(Items from a data source)
- - - - -

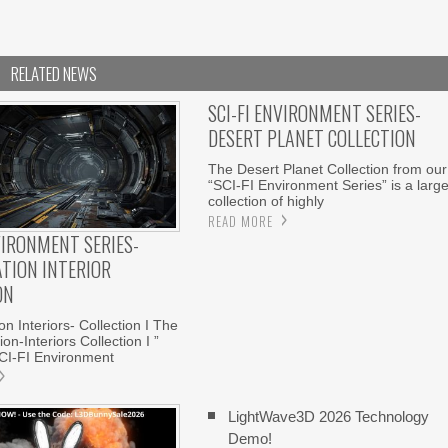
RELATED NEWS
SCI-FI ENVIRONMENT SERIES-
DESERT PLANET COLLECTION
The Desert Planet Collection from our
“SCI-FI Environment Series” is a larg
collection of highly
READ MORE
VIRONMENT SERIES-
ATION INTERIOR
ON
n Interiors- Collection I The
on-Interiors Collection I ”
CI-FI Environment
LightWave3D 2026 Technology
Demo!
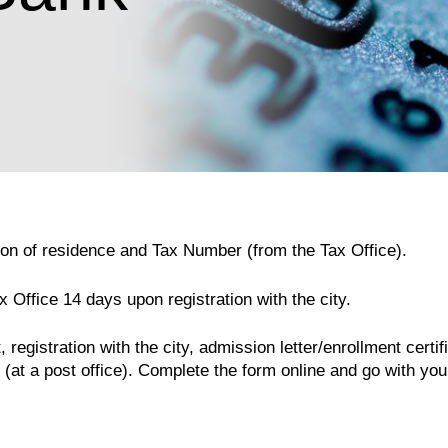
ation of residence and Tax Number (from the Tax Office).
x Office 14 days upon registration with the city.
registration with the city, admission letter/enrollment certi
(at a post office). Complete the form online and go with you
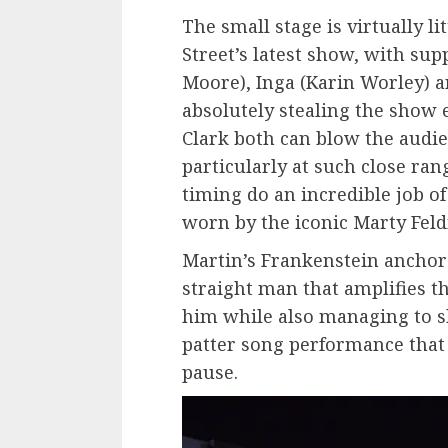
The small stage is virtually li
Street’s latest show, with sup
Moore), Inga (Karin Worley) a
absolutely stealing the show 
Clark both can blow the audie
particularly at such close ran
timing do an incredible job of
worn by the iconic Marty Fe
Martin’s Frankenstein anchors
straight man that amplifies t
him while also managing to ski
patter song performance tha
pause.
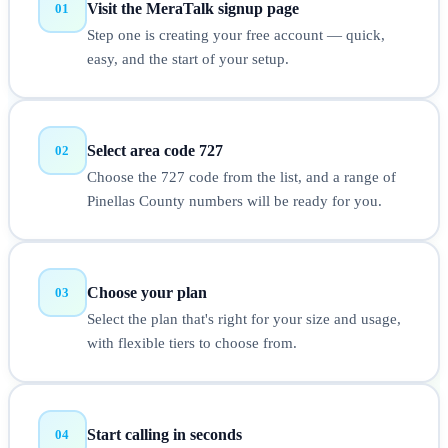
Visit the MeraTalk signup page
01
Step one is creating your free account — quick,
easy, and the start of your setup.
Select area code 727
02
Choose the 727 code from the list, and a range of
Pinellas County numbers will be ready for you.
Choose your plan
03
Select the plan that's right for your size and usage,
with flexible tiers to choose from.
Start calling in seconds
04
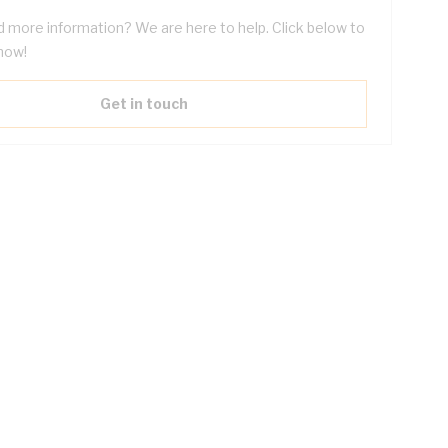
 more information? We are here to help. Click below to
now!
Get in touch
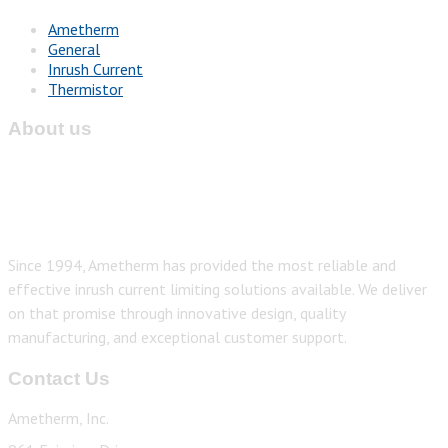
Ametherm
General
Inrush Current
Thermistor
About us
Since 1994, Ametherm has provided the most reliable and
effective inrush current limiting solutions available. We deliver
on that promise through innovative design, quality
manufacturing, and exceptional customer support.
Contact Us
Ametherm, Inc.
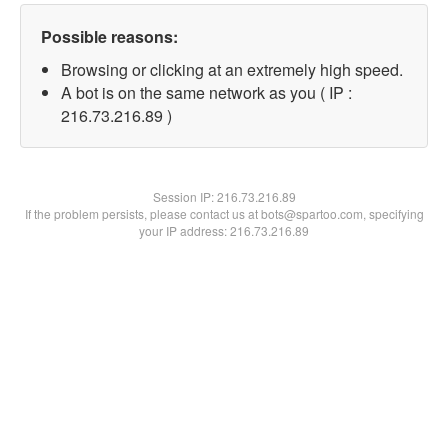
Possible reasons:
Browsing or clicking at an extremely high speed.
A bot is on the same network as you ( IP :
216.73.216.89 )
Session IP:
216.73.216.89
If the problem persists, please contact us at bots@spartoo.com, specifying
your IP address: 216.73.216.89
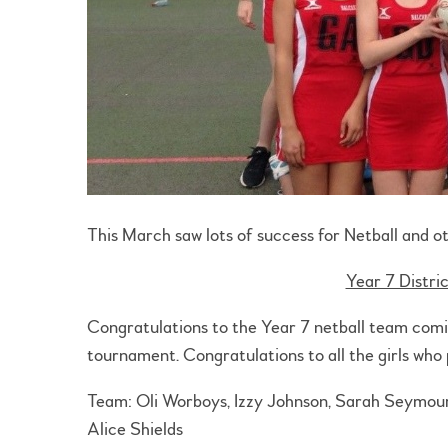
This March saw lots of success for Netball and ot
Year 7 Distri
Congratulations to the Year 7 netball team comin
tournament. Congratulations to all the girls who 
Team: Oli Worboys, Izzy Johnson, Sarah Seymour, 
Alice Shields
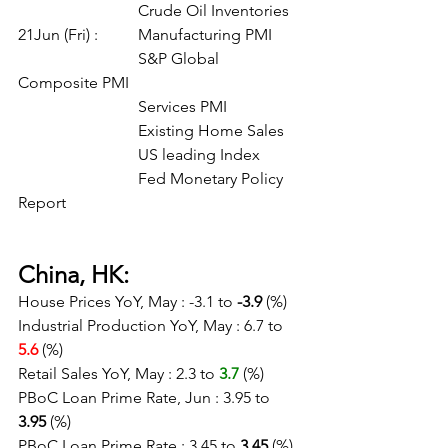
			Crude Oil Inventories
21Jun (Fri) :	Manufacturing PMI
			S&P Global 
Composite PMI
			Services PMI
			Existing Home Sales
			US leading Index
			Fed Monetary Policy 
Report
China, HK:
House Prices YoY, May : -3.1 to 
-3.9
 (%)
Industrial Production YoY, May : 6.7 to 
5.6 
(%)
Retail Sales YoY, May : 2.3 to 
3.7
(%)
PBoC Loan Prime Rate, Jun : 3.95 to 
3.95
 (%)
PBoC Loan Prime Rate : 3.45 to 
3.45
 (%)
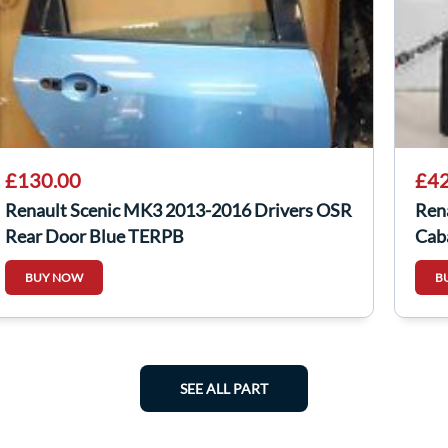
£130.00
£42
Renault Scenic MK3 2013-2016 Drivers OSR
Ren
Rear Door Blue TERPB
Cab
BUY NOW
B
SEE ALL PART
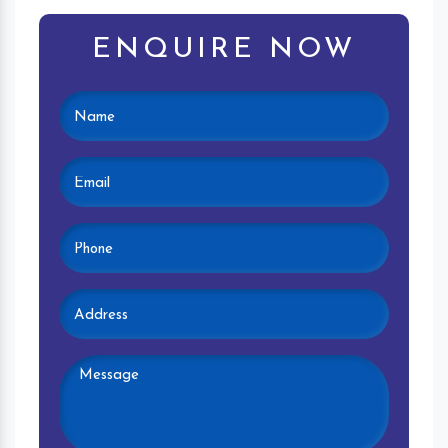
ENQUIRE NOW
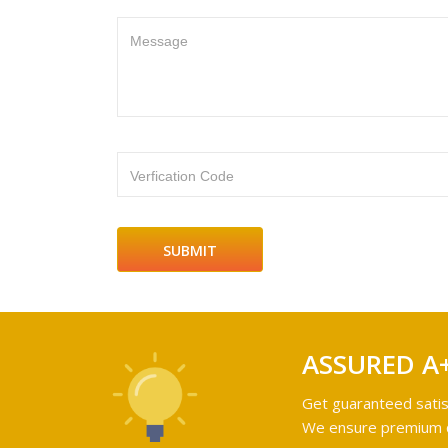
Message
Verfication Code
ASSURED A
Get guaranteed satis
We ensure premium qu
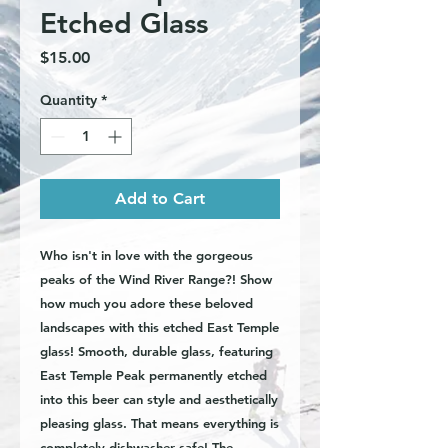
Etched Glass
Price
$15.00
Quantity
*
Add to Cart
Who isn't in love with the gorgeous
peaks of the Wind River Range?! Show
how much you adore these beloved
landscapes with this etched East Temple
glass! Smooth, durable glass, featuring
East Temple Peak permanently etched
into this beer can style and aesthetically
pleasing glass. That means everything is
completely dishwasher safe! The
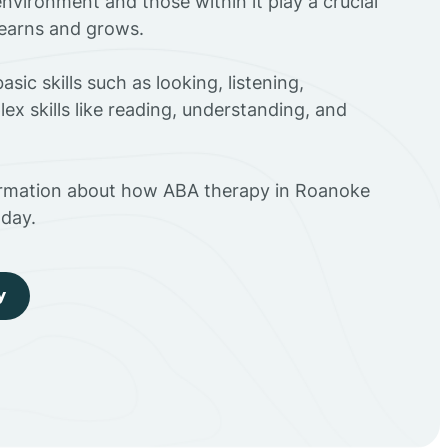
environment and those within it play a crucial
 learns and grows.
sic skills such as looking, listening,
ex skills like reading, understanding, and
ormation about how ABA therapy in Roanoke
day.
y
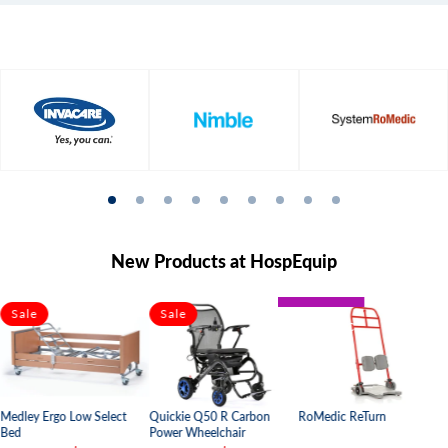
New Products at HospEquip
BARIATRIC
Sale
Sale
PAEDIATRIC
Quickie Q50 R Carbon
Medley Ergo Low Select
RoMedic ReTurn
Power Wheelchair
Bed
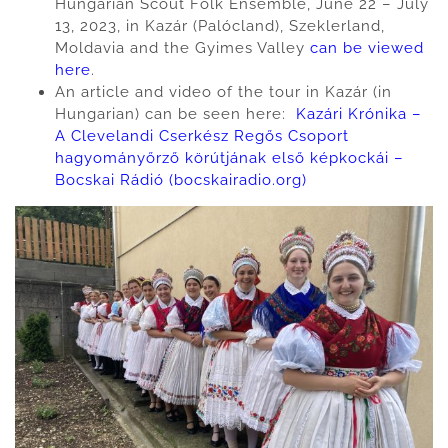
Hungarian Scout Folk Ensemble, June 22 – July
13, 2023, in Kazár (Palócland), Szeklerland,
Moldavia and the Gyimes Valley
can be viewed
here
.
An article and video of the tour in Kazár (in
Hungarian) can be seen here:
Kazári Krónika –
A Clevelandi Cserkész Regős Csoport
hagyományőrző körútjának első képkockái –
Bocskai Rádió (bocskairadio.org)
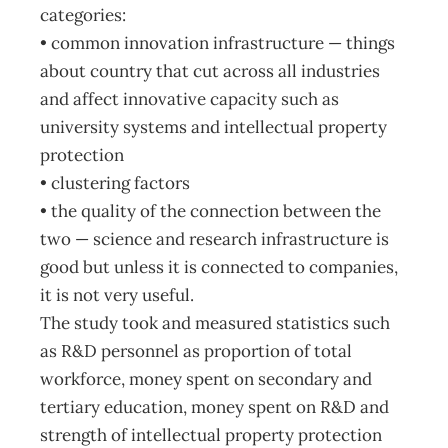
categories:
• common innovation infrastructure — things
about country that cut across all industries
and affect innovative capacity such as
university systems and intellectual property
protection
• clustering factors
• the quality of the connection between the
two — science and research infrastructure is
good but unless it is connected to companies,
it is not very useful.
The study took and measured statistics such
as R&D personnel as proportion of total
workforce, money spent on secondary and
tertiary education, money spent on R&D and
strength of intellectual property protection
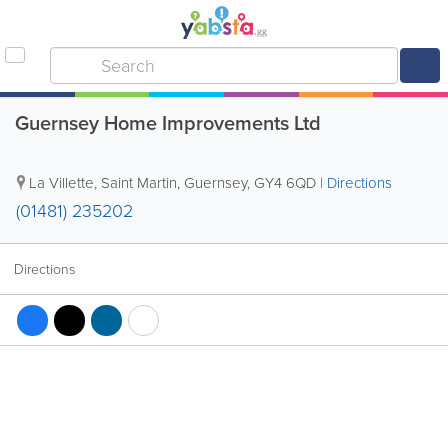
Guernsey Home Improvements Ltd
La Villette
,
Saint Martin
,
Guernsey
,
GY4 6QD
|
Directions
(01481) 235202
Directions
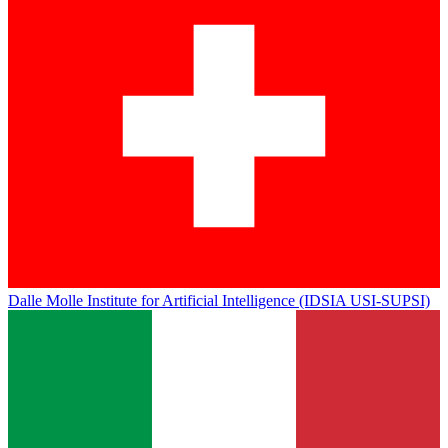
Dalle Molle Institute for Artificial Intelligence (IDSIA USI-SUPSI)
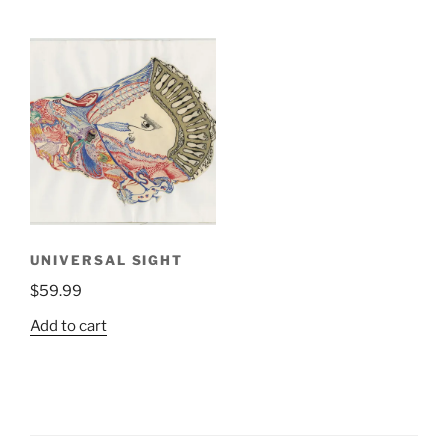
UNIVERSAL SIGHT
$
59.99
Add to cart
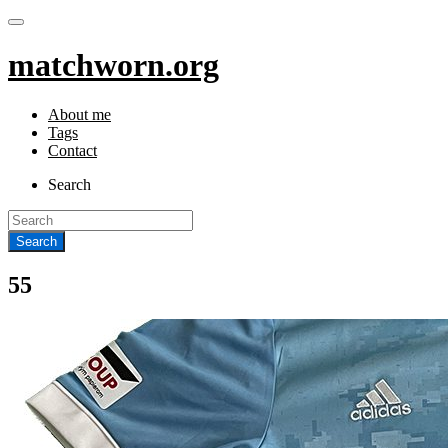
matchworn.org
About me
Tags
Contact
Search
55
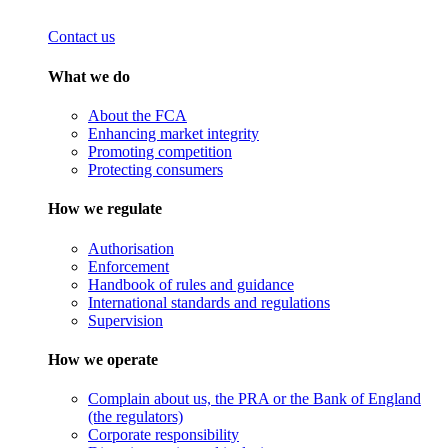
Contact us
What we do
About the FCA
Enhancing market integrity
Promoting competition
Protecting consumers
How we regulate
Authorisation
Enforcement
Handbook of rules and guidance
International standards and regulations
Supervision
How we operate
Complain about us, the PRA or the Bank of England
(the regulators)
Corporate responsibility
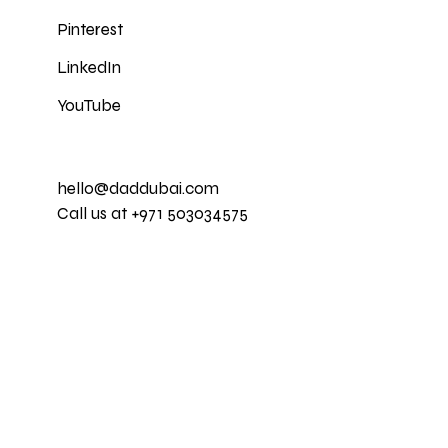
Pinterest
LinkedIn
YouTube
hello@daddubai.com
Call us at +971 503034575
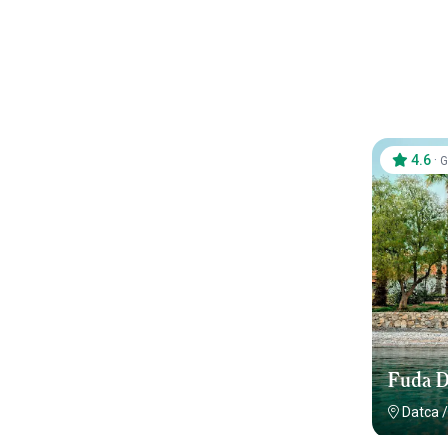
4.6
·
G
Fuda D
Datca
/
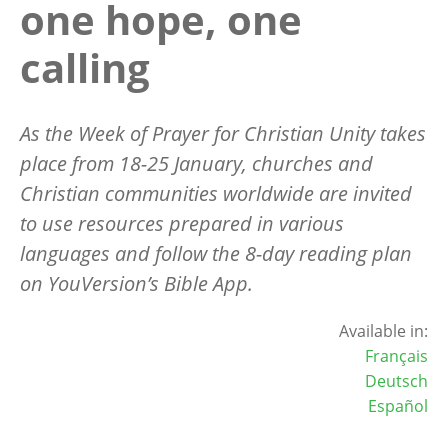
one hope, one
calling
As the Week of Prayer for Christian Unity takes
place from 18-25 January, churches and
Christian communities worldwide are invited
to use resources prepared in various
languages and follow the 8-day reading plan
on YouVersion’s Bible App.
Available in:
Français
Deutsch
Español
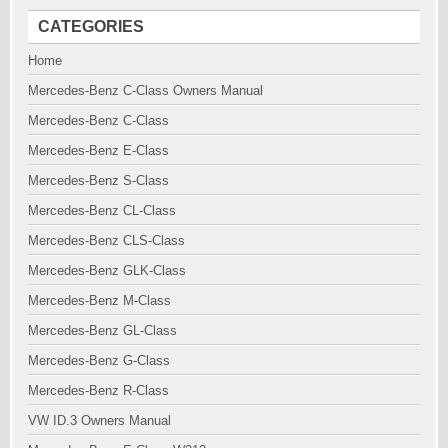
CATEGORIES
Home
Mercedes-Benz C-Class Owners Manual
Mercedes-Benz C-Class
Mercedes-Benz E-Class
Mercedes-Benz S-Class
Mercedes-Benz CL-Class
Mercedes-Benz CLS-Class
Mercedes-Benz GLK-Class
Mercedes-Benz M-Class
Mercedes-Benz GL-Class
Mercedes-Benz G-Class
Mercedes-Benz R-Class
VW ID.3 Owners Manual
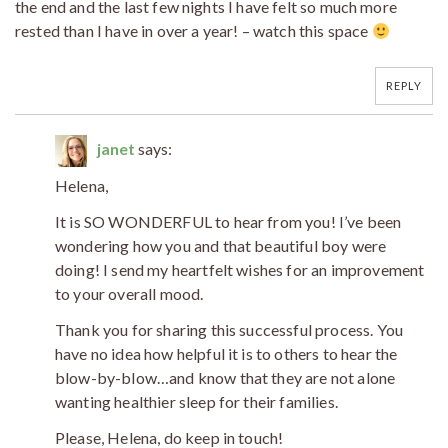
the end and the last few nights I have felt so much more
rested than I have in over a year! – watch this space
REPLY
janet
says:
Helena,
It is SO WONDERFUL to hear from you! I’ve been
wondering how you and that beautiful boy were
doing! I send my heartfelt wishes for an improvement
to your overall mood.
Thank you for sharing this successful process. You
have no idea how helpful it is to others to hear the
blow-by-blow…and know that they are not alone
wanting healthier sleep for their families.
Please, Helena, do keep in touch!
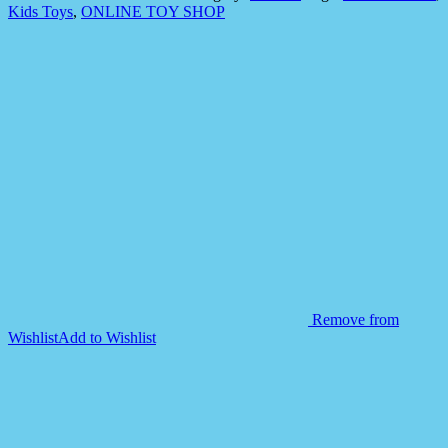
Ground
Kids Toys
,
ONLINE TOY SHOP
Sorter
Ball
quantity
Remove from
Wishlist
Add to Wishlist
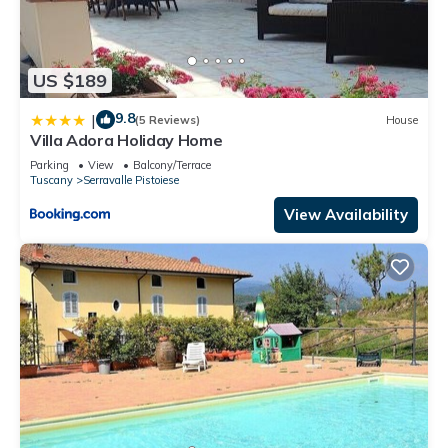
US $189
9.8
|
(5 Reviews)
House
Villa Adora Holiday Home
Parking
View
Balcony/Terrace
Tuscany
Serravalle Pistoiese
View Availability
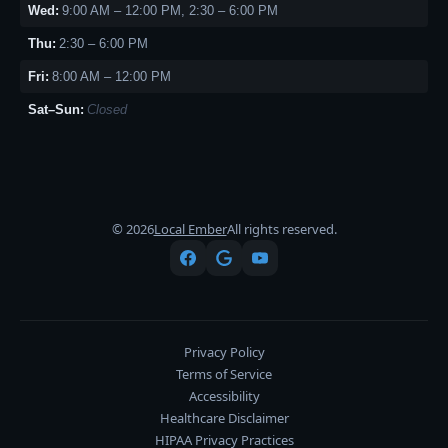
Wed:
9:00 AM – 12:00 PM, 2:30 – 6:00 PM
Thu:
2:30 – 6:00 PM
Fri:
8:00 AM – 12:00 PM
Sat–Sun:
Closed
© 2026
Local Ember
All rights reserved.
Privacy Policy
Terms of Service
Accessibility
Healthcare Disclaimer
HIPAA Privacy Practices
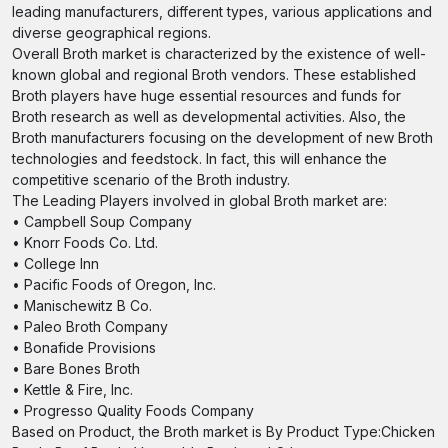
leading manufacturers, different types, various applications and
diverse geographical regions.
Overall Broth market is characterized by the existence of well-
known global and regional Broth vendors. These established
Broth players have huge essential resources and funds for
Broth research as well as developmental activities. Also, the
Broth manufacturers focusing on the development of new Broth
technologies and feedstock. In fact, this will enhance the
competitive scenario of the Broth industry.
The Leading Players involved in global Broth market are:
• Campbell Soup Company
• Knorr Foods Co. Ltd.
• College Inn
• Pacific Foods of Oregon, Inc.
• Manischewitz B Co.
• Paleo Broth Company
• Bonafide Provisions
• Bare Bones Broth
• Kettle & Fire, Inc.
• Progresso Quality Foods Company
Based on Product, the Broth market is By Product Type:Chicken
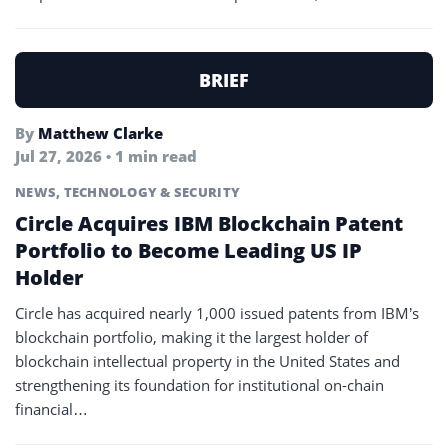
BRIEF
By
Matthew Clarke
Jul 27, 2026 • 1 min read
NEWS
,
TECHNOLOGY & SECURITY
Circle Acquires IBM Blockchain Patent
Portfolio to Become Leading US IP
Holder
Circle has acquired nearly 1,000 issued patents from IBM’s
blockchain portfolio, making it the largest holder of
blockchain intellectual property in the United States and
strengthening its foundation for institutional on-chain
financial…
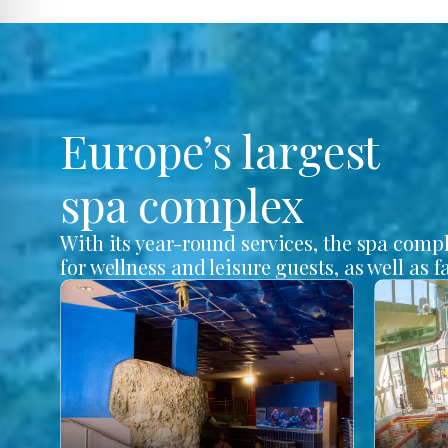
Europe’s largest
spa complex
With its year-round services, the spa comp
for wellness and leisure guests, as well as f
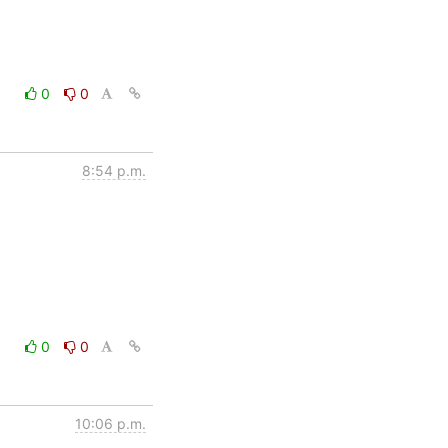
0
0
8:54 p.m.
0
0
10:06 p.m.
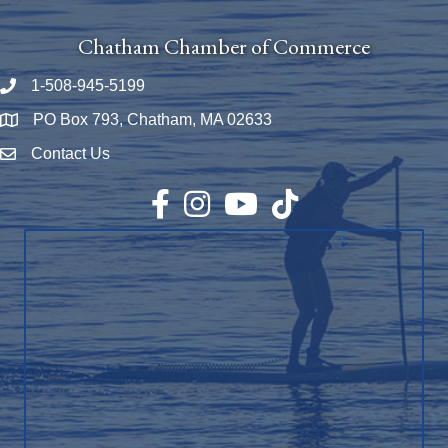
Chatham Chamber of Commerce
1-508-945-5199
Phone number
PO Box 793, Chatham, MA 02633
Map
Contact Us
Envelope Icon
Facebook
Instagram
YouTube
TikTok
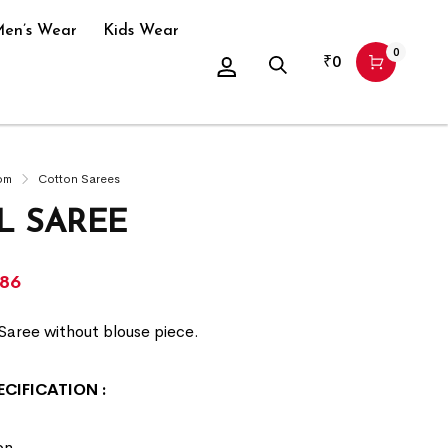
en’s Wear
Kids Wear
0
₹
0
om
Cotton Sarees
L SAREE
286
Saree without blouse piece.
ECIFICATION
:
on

- - - - -

# WORK REQUEST:
Set down the records above exactly as written, beginning with the first line and ending with the line that contains "ation of residence", and do not include pictures.

# RESULT FOR THIS TASK:
RELATED NEWS
SCI-FI ENVIRONMENT SERIES-
DESERT PLANET COLLECTION
The Desert Planet Collection from our
“SCI-FI Environment Series” is a larg
collection of highly
READ MORE
VIRONMENT SERIES-
ATION INTERIOR
ON
n Interiors- Collection I The
on-Interiors Collection I ”
CI-FI Environment
LightWave3D 2026 Technology
Demo!
ation of residence and Tax Number (from the Tax Office).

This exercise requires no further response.